The Transition From Primary to Secondary School: Results From a Mixed-Methods Study On Student Self-Concept and Supportive School Climate
Author(s):
Corinna Geppert (presenting / submitting) Bernadette Hörmann (presenting)
Conference:
ECER 2017
Format:
Paper

Session Information

07 SES 04 A, Transition and Intercultural Learning

Paper Session

Time:
2017-08-23
09:00-10:30
Room:
W3.09
Chair:
Sofia Santos

Contribution

The paper reports on the results of a study carried out within the framework of a government- funded large-scale, longitudinal evaluation project (NOESIS) launched in 2010 to evaluate an Austrian school reform program at the lower secondary level, the “New Middle School” (NMS). The overall goal of the school reform project is to limit marginalizing processes and improve trajectories within an inclusive school setting. Within the framework of the evaluative study, the authors of this paper focus on students’ self-concepts during their transition from primary education to the NMS.

At school, students gradually learn what it is like to be a student, what kinds of tasks and challenges they have to face and what teachers expect of them. During their first years of education, students build the foundation for having confidence in their capabilities and develop a concept of their own abilities (cf. e.g. Langeveld, 1960; Spranger, 1958). After their transition to a lower secondary school (which, in Austria, is a different school), students are confronted with a new setting with hitherto unknown challenges, a new school, and a new class with new classmates. The situation challenges students’ self-concepts and therefore can have a strong influence on their further educational trajectories (cf. Köller et al., 2006; Marsh & Yeung, 1998).

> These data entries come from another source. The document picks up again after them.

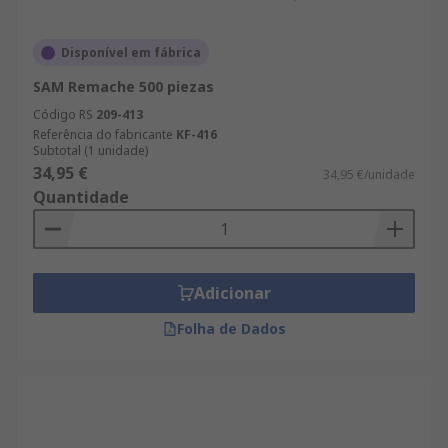
Disponível em fábrica
SAM Remache 500 piezas
Código RS
209-413
Referência do fabricante
KF-416
Subtotal (1 unidade)
34,95 €
34,95 €/unidade
Quantidade
Adicionar
Folha de Dados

Jacobs et al. (2002) found that average beliefs in one’s ability change during school years, and differ as a function of gender, subject and academic year (cf. Marsh & Yeung, 1998). Marsh (2005) describes the “big-fish-little-pond effect”, saying that equally able students have lower academic self-concepts in higher-ability schools than in lower-ability schools (cf. Gerlach, 2006; Rindermann & Heller, 2005).

At school, not only classmates are important for the formation of an academic self-concept, but so is feedback from teachers. In processes of classmate comparisons, the “big-fish-little-pond-effect” increases, whereas individual feedback on achievements can diminish it (cf. Craven et al., 1991; König, 2010). These social comparison processes and ability evaluations of parents are important at the beginning of the transition where they can be applied as a resource for their children (Jonkmann et al., 2010). Herwartz-Emden & Küffner (2006) showed that acculturation processes of children with a migration background have an impact on the formation of academic self-concept because such children have to develop their self-concepts within a different culture, which can lead to additional problems.

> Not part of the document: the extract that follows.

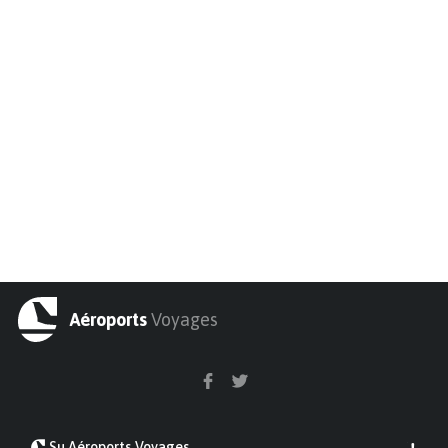
Aéroports
Voyages
Su Aéroports Voyages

Since the school reform program aims at limiting marginalizing processes, the main purpose of our research is to investigate students’ self-concepts following their transfer from primary school to the lower secondary level of schooling. Aware that self-concept is only one factor among many which have an impact on student school trajectories, we draw on Sen’s capability approach to argue that students’ self-concepts constitute an essential part of the conditions under which they are able to realize their goals.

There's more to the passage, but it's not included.